[[ INPUT DATA, beginning ]]

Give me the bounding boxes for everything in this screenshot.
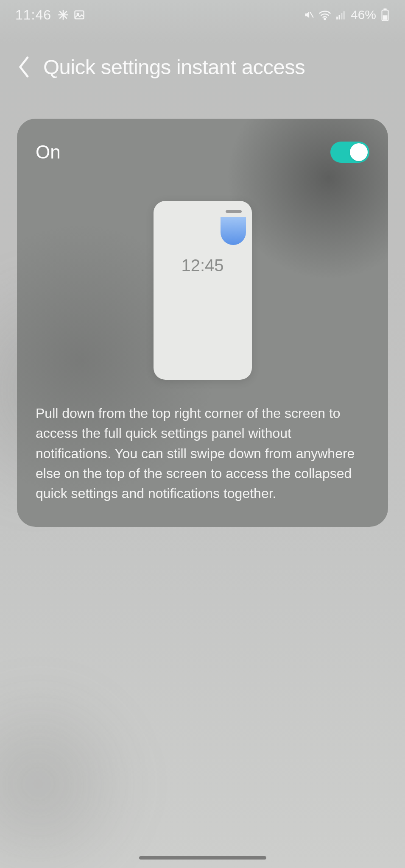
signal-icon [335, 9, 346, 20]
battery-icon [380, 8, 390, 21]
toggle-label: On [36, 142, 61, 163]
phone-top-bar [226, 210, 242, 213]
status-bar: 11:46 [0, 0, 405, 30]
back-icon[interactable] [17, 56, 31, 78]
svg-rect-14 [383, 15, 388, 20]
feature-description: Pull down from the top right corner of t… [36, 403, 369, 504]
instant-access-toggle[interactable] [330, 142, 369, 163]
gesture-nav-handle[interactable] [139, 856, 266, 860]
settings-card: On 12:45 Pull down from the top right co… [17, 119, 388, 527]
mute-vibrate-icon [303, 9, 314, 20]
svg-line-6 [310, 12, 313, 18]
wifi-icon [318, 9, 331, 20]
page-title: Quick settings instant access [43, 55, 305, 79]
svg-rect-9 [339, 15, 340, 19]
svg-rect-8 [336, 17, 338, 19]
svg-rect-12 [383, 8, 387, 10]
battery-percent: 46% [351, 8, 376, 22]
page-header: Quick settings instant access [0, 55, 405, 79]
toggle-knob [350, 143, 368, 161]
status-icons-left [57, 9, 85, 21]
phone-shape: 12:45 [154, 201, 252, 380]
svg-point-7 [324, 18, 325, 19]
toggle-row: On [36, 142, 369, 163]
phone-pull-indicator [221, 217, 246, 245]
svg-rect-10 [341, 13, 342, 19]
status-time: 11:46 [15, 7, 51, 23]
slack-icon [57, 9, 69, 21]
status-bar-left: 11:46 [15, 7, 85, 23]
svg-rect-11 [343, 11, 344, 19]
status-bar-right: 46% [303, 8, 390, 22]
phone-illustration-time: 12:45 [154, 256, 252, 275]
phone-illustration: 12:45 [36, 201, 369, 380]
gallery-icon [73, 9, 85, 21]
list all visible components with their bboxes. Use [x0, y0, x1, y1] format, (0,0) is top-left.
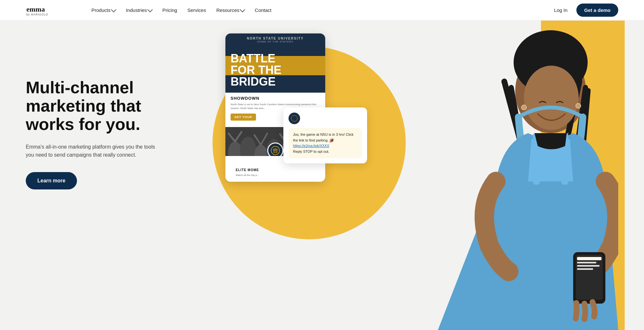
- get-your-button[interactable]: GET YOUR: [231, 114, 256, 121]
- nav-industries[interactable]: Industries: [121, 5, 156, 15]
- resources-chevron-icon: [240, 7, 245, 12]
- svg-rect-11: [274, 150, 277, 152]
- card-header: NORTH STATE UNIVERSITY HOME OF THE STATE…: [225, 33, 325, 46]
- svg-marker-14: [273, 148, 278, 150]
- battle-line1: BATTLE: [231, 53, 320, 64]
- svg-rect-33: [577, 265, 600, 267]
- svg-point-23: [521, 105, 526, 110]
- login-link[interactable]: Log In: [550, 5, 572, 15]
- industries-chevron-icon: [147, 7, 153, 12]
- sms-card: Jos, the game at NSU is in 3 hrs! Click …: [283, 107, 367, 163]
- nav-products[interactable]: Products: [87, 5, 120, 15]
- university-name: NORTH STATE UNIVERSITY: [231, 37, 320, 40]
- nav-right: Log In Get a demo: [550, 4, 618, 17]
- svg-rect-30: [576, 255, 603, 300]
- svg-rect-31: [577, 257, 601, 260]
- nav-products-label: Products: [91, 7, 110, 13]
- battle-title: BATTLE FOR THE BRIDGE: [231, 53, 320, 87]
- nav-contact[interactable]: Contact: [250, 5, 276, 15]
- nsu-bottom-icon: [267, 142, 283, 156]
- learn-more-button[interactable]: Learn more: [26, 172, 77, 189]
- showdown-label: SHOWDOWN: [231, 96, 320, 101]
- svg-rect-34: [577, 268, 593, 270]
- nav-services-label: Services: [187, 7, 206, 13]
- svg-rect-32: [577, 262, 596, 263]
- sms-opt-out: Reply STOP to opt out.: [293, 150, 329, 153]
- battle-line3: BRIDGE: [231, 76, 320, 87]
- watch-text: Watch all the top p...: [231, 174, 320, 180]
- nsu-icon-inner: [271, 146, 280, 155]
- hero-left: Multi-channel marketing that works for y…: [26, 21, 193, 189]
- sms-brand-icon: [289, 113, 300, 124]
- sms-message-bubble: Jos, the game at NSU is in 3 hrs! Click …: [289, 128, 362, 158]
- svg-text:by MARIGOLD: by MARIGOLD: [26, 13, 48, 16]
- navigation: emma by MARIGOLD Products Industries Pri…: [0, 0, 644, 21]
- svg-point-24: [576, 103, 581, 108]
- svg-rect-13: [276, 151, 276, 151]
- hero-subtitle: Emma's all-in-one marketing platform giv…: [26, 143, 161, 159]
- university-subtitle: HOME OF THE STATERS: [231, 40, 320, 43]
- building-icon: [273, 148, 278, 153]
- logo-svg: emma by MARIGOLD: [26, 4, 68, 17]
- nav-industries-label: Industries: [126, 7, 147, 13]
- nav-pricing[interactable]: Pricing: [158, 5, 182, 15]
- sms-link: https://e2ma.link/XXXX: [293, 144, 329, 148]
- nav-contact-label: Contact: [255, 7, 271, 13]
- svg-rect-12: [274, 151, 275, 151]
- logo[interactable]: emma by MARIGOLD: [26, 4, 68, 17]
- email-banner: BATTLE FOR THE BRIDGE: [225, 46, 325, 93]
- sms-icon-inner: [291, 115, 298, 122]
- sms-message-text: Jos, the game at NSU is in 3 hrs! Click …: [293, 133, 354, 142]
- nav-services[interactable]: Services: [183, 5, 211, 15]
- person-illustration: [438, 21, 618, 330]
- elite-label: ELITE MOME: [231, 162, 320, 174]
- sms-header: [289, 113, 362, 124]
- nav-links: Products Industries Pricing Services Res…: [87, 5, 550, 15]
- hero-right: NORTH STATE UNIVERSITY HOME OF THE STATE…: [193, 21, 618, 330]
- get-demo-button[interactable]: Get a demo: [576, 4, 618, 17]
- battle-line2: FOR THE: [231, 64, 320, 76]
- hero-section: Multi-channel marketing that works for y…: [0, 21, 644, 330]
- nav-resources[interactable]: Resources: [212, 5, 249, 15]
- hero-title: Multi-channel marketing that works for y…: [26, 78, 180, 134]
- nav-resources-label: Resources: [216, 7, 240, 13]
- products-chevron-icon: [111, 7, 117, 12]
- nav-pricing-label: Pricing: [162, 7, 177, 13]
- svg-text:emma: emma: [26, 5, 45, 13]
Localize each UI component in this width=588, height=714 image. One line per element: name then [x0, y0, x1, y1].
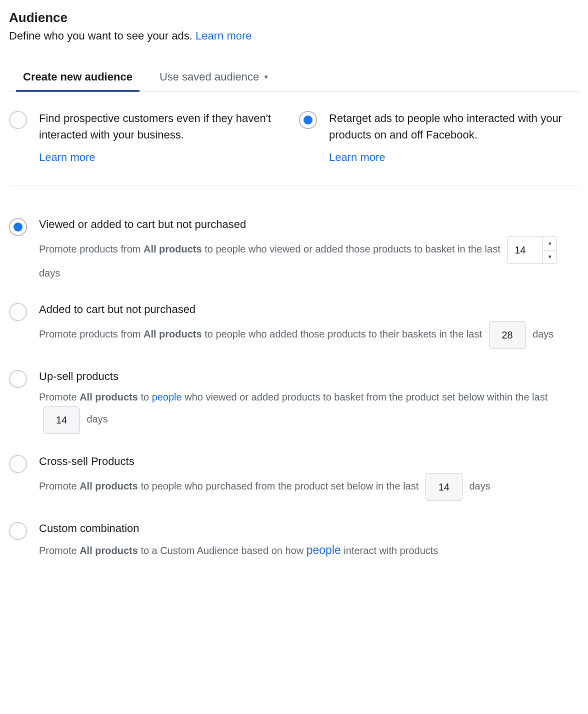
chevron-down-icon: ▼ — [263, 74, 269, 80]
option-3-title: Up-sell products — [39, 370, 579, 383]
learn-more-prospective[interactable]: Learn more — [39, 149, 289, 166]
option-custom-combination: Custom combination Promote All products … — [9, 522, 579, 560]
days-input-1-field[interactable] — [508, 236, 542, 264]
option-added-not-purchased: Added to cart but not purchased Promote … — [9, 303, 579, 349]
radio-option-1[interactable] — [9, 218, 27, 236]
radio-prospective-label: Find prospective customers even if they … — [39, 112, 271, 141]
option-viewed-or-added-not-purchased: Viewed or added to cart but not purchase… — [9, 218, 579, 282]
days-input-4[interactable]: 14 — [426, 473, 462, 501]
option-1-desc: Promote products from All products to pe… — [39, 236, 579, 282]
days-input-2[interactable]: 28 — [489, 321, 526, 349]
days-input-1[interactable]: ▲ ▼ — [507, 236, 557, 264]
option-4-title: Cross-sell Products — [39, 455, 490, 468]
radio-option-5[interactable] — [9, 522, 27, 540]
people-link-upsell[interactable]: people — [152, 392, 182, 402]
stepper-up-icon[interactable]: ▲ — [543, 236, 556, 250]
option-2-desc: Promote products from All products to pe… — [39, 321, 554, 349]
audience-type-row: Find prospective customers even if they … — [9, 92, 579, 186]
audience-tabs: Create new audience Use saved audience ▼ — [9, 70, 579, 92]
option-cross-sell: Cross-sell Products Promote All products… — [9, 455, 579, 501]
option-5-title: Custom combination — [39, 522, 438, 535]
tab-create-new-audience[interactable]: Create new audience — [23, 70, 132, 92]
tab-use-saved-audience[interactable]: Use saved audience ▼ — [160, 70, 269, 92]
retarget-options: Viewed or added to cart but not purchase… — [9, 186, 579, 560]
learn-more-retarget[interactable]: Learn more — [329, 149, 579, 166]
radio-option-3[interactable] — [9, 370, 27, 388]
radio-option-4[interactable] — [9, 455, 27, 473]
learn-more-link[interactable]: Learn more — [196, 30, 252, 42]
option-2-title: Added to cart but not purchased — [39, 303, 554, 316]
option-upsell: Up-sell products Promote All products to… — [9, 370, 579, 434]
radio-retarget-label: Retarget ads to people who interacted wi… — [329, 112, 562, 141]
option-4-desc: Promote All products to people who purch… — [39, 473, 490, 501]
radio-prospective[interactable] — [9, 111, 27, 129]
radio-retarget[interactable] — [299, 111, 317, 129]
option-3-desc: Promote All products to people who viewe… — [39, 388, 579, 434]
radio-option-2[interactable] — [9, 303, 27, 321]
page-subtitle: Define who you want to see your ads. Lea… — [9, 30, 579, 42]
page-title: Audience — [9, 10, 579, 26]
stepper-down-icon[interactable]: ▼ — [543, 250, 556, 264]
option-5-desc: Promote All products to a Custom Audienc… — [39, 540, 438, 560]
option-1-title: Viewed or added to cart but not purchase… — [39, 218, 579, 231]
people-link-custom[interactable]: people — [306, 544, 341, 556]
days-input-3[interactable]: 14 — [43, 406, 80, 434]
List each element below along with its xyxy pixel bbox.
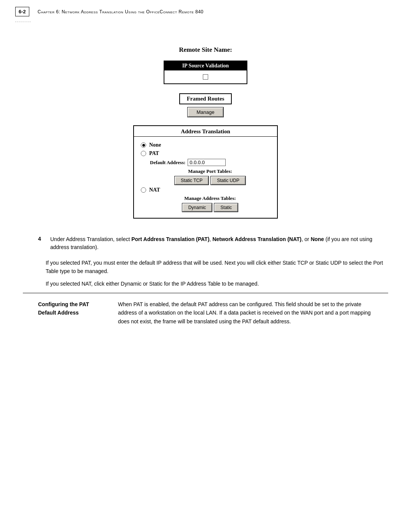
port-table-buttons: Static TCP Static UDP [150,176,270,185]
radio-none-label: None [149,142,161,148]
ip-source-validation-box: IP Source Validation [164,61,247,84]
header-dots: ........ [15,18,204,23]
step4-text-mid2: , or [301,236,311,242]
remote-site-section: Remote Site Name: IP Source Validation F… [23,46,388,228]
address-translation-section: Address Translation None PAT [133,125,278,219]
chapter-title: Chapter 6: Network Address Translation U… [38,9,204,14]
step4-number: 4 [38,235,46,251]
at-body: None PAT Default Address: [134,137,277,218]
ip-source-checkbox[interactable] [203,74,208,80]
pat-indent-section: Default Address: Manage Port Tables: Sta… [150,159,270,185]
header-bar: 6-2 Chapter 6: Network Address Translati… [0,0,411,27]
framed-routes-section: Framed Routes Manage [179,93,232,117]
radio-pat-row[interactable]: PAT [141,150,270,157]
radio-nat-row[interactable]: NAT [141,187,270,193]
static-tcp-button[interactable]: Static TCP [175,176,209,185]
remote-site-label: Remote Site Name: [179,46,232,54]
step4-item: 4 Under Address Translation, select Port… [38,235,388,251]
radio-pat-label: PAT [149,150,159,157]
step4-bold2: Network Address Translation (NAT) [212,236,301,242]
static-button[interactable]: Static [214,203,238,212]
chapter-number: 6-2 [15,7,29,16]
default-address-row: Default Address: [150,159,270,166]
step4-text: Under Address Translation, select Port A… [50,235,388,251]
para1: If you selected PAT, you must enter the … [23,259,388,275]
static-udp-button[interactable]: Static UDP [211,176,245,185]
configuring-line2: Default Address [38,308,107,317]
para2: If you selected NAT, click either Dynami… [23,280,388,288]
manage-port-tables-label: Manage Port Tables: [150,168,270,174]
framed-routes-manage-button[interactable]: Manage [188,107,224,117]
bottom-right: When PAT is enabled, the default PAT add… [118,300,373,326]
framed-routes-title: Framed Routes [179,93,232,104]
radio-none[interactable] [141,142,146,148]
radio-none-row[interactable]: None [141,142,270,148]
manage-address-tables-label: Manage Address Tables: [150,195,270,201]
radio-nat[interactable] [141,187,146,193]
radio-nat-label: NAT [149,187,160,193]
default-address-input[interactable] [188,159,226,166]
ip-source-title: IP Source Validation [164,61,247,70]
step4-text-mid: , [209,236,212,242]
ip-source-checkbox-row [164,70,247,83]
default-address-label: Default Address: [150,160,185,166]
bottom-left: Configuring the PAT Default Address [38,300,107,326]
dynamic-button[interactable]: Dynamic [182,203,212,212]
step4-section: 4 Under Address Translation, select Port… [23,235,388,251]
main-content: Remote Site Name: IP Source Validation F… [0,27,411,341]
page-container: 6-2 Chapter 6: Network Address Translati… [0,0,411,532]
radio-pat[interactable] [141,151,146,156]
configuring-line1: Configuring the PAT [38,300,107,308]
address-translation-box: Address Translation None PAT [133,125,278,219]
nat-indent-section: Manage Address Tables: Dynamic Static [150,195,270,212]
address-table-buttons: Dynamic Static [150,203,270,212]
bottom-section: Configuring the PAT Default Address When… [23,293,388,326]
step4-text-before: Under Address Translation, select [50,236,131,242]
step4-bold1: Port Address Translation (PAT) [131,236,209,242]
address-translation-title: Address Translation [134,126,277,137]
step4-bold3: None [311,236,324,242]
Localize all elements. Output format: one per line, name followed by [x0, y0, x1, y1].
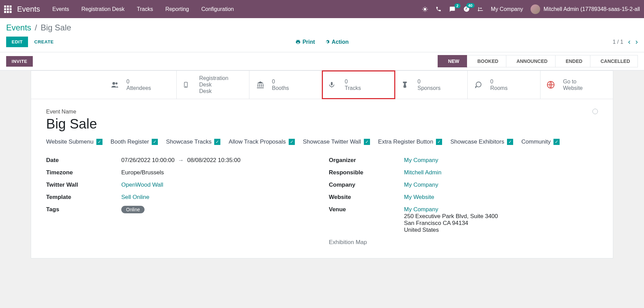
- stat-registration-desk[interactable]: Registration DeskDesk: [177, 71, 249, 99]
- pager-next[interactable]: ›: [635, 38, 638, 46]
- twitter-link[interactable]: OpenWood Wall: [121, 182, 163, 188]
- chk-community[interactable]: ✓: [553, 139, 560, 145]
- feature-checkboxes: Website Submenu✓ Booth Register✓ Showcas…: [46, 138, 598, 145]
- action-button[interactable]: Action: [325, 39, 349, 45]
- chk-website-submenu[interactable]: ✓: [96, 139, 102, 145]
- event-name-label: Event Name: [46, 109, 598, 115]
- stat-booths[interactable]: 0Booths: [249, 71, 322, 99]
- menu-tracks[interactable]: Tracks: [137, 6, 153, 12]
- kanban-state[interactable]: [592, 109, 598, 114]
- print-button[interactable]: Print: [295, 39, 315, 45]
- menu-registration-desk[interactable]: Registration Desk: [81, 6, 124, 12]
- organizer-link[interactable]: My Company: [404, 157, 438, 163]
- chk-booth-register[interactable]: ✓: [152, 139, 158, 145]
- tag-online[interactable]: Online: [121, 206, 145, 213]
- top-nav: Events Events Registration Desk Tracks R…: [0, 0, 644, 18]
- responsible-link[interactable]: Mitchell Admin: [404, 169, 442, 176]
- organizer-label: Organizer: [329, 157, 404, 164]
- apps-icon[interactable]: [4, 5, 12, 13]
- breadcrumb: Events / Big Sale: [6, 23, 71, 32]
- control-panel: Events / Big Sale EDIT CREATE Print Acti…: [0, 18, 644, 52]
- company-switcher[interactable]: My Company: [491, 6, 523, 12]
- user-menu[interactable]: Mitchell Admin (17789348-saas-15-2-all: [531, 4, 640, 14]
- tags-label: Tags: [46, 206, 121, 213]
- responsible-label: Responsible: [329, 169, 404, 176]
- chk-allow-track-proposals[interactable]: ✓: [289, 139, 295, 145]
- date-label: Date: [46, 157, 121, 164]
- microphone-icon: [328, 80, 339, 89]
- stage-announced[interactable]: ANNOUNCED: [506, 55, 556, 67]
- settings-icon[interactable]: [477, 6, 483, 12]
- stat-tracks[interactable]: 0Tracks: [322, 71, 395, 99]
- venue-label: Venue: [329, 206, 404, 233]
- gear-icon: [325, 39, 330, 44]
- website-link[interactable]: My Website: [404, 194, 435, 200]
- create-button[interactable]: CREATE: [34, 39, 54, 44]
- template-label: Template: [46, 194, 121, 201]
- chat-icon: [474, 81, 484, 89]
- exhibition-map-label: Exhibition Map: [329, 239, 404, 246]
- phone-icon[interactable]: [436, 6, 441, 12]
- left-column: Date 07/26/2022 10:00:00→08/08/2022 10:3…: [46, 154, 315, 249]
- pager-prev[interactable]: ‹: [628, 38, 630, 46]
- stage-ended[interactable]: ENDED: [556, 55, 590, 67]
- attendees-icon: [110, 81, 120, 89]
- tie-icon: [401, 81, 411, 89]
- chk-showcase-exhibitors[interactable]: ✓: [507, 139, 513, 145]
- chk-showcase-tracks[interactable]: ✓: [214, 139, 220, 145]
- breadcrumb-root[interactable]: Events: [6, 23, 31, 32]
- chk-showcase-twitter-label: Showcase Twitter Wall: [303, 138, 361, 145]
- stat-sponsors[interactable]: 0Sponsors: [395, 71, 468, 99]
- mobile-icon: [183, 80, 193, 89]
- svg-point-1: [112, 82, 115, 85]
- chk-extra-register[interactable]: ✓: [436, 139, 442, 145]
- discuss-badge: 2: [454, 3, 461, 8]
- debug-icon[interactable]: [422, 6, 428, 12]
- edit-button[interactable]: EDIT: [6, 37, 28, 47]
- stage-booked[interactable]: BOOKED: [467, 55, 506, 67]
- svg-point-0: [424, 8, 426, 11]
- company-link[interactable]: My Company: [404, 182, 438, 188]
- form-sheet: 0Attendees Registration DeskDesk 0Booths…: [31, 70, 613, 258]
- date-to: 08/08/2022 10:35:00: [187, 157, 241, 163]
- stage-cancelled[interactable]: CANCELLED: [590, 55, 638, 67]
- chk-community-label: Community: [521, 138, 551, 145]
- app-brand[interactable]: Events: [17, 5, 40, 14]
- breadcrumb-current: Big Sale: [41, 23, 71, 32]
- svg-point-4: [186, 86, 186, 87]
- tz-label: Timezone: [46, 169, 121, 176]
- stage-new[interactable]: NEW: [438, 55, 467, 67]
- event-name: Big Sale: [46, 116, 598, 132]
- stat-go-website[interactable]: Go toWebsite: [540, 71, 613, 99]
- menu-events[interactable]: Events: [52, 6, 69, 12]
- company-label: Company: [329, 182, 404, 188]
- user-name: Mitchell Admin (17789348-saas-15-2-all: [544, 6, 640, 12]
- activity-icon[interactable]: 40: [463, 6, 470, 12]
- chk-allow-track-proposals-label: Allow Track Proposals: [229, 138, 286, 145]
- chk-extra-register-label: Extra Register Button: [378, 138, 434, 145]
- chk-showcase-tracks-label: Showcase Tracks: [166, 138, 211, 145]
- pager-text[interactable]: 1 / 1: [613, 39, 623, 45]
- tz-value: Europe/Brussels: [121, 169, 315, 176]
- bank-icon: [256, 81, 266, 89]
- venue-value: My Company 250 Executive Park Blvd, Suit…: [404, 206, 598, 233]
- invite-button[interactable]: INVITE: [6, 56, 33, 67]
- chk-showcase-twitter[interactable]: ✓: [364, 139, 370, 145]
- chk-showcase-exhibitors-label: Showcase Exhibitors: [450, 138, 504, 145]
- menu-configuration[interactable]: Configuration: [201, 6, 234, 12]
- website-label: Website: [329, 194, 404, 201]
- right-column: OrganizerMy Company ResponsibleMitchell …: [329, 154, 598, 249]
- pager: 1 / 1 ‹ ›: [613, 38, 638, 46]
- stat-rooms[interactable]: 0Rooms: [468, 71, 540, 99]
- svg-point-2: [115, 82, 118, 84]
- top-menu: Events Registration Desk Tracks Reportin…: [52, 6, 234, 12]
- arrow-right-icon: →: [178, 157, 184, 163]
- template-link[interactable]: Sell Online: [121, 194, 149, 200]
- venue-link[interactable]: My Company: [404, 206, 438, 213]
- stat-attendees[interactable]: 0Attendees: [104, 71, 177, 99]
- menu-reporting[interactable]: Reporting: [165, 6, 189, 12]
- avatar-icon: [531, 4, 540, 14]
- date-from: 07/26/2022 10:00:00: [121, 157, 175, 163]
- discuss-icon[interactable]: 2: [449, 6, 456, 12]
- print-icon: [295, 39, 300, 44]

[[ INPUT DATA, end ]]

EXERCISE DESCRIPTION: Copy out, in full, each line above that has the word "saas" in it.

COMPLETED TASK:
- user-menu[interactable]: Mitchell Admin (17789348-saas-15-2-all: [531, 4, 640, 14]
- user-name: Mitchell Admin (17789348-saas-15-2-all: [544, 6, 640, 12]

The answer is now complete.